Historically, call recording in the UK falls under legislation outlined in the ‘Data Protection Act 1998’. That’s due to the likelihood of call recording to capture personal information such as names, addresses, bank & financial details, health & family info, religious beliefs etc. The DPA expects businesses to inform all parties in a call that they are being recorded, and also to tell them what the recording will be used for. Other legislation (RIPA 2000 and HRA 1998), strengthens the need for notification and consent – but in practice, consent is assumed, as long as callers are informed and given the choice to opt-out.
Under GDPR, things change. Businesses now need to notify all parties that they are being recorded, and gain their consent. There is also a requirement to adequately protect stored data (i.e. recordings) from misuse.

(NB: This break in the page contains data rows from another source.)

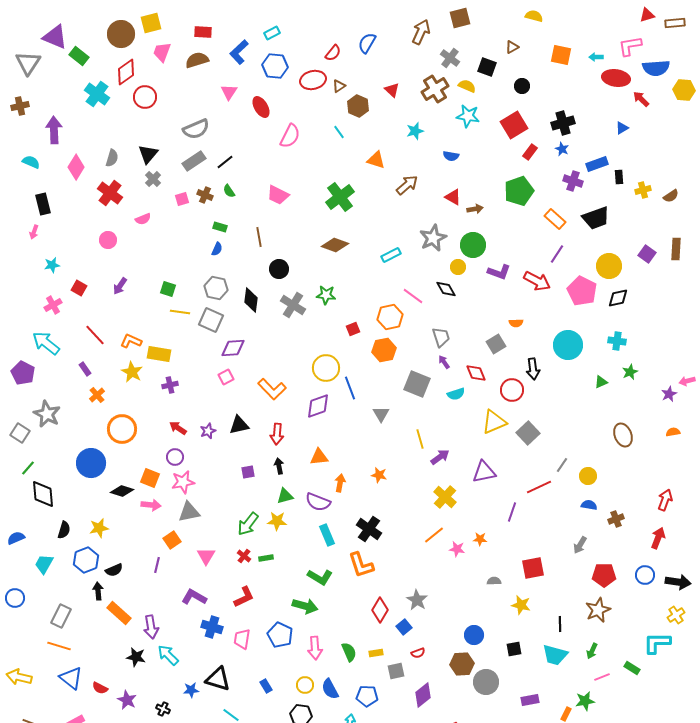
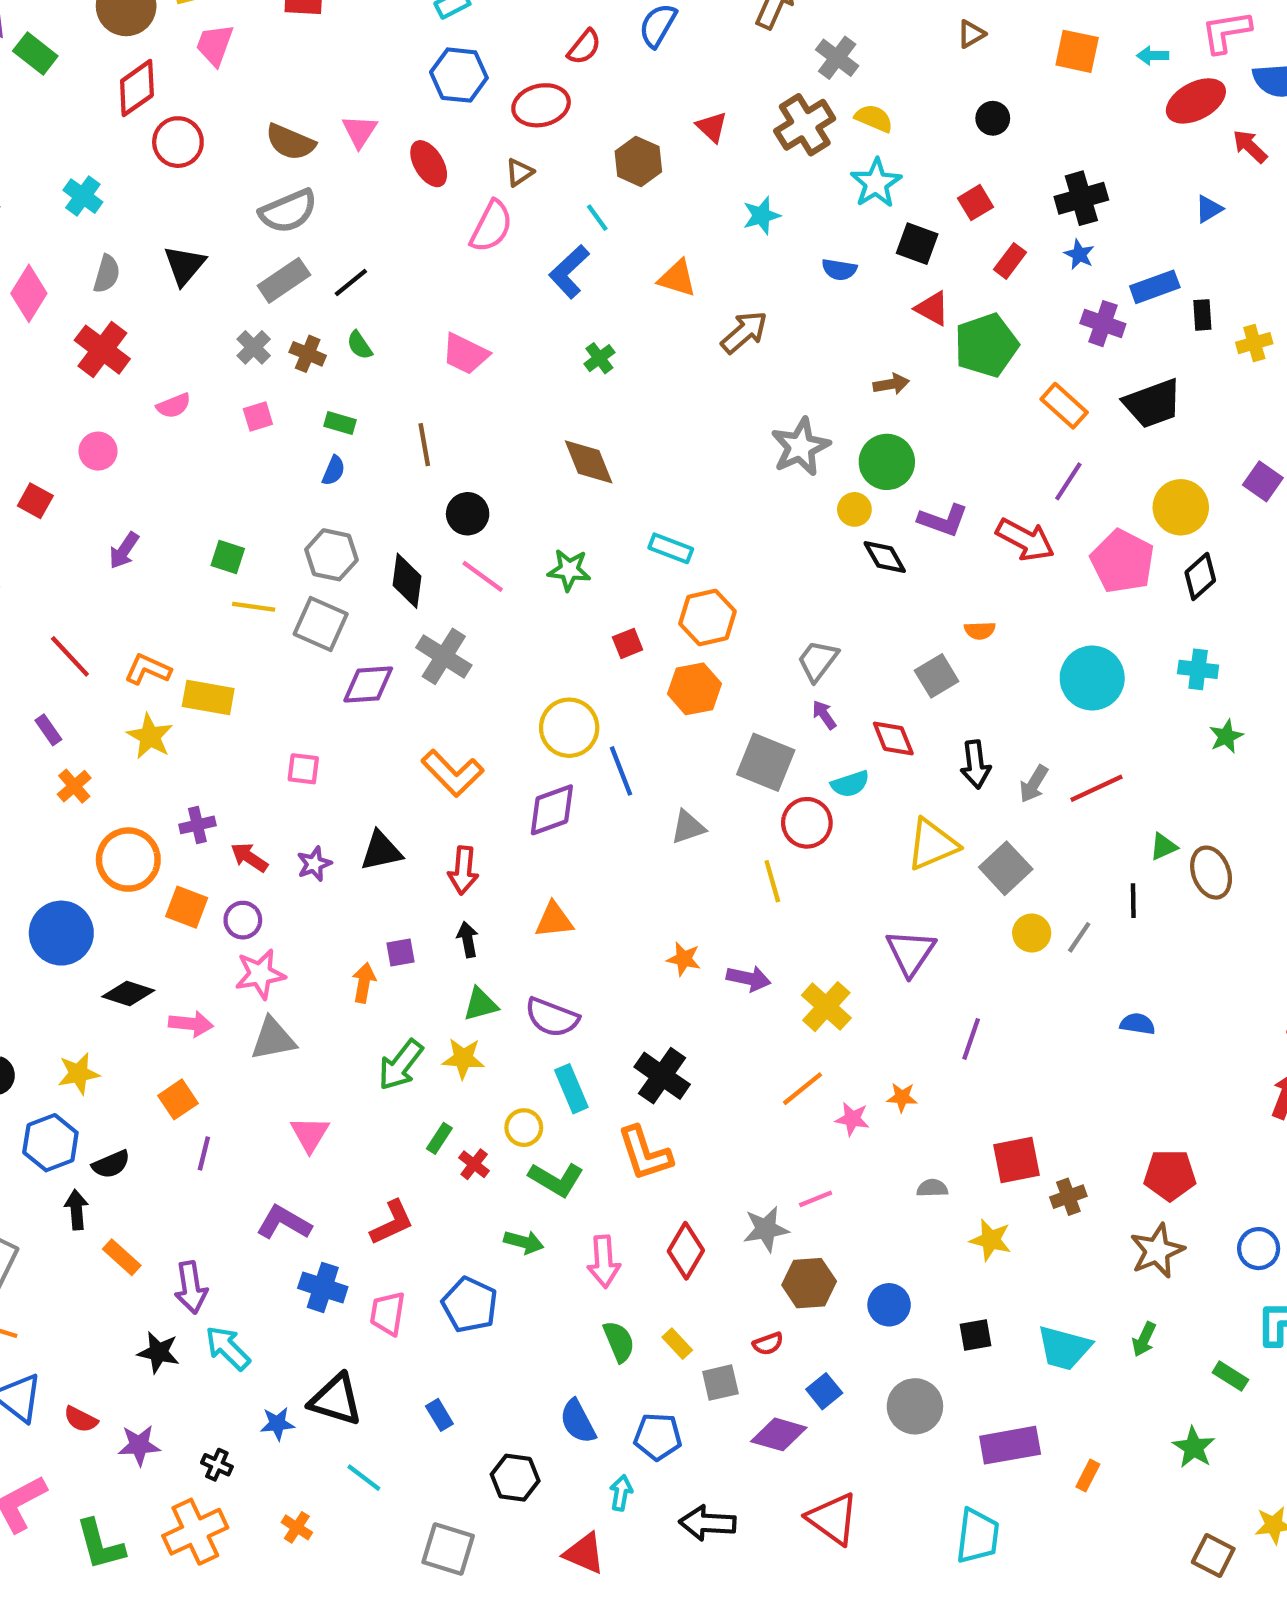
blue L-shape: (239, 52) -> (569, 272), moved
brown semicircle: (197, 60) -> (290, 142), moved, turned -140
black square: (487, 67) -> (917, 244), moved
red ellipse: (616, 78) -> (1196, 101), turned -36
brown triangle: (339, 86) -> (519, 172), moved
cyan cross: (97, 94) -> (83, 196), moved, size x0.7
cyan star: (468, 116) -> (876, 183), turned 30
red square: (514, 125) -> (975, 203), size x0.6
gray cross: (153, 179) -> (254, 347), moved
green cross: (340, 197) -> (599, 358), size x0.5
red triangle: (453, 197) -> (932, 308), moved
pink square: (182, 199) -> (258, 417), moved
brown diamond: (335, 245) -> (589, 462), turned 48
cyan rectangle: (391, 255) -> (671, 548), moved, turned 48
red square: (79, 288) -> (35, 501), moved
black diamond: (446, 289) -> (885, 557), moved
pink line: (413, 296) -> (483, 576), moved
black diamond: (618, 298) -> (1200, 576), turned -30
gray cross: (293, 305) -> (444, 656), moved
gray trapezoid: (441, 337) -> (818, 661), turned -125
black arrow: (533, 369) -> (975, 764), moved
pink square: (226, 377) -> (303, 769), moved, turned 35
green triangle: (601, 382) -> (1163, 847), moved
purple cross: (170, 385) -> (197, 825), moved
red circle: (512, 390) -> (807, 823), moved
gray triangle: (381, 414) -> (688, 827), turned 42
purple arrow: (440, 457) -> (749, 978), moved, turned 48
purple triangle: (484, 472) -> (911, 952), turned -45
yellow circle: (588, 476) -> (1032, 933), moved
orange square: (150, 478) -> (187, 907), moved
orange arrow: (340, 483) -> (364, 983), moved
red line: (539, 487) -> (1096, 788), moved
brown cross: (616, 519) -> (1068, 1197), moved
orange square: (172, 540) -> (178, 1099), moved
gray arrow: (580, 545) -> (1034, 784), moved
red cross: (244, 556) -> (474, 1164), moved
green rectangle: (266, 558) -> (439, 1138), turned -48
blue circle: (645, 575) -> (1259, 1249), moved
gray star: (417, 600) -> (766, 1229), turned 30
green arrow: (305, 606) -> (524, 1242), size x0.7
orange rectangle: (119, 613) -> (122, 1257), size x0.7
black line: (560, 624) -> (1133, 901), moved
blue square: (404, 627) -> (824, 1391), moved
pink arrow: (315, 648) -> (604, 1262), moved
yellow rectangle: (376, 653) -> (677, 1344), turned 56
brown hexagon: (462, 664) -> (809, 1283), moved
pink line: (602, 677) -> (816, 1199), moved
yellow circle: (305, 685) -> (524, 1128), moved
purple diamond: (423, 695) -> (779, 1434), turned 55
purple star: (127, 700) -> (139, 1445), turned -30
purple rectangle: (530, 700) -> (1010, 1445), size x1.5
green star: (585, 701) -> (1194, 1447), moved, turned -30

The main difference with the GDPR over DPA, is that it strengthens the rights of the individual over the rights of the business. Organisations wanting to record calls will be required to ‘actively justify legality’ by demonstrating that the recordings meet any of the following six processing conditions:
- All parties in the call have given consent to be recorded.
- Recording is necessary to fulfil a contract.
- Recording is necessary to fulfil a legal requirement.
- Recording is necessary to protect the interests of one or more of the call participants.
- Recording is in the public interest, or necessary for the exercise of official authority.
- Recording is in the legitimate interests of the recorder, unless those interests are overridden by the interests of the participants in the call.
Some of these conditions apply to certain sectors only, for example number three applies to businesses in the Financial Services sector that are required by the FCA to record all calls leading up to transactions. Number five would apply to Emergency and Security services in the interest of protecting the public and being held accountable.
For most businesses however, including those that use call recording for monitoring service levels, or staff training, conditions one or six will need to be met. Because the ‘legitimate interests’ of a business to evaluate customer service can’t usually be put above the interests of personal privacy under GDPR, for most call recording scenarios, consent must be given by all parties in the call for recording to take place. And assumed consent is no longer enough. ‘Explicit consent’ to record calls will be required. Note that this applies to your own staff, not just those who call or are called by them. It is also significant that the recording of any ‘private’ calls made by your staff on your business phone system can be in breach of both DPA and GDPR due to the information recorded not being used for its specified purpose or not being justified by one of the ‘processing conditions’.
The GDPR will put an obligation on organisations to formally demonstrate compliance through an adequate policy (similar to a ‘Health & Safety’ policy). Data Protection policies will become a statutory compliance document rather than a recommended option. Businesses wanting to record calls will have to create a call recording policy, outlining the following:
- Which of the six processing conditions they believe apply and why
- Details of the processes used to obtain consent from all parties in a call
- Details of methods used to stop/prevent calls being recorded
- And the measures in place to protect the recordings from misuse
Fines of up to 4% of turnover can be levied for major breaches (for example non-disclosure of recording, or failure to adequately protect data), and penalties of 2% for less serious offences.
The good news is there is time still to create your policy, and set-up processes for explicit consent. That said, there isn’t much time… so now would be an excellent time to get cracking.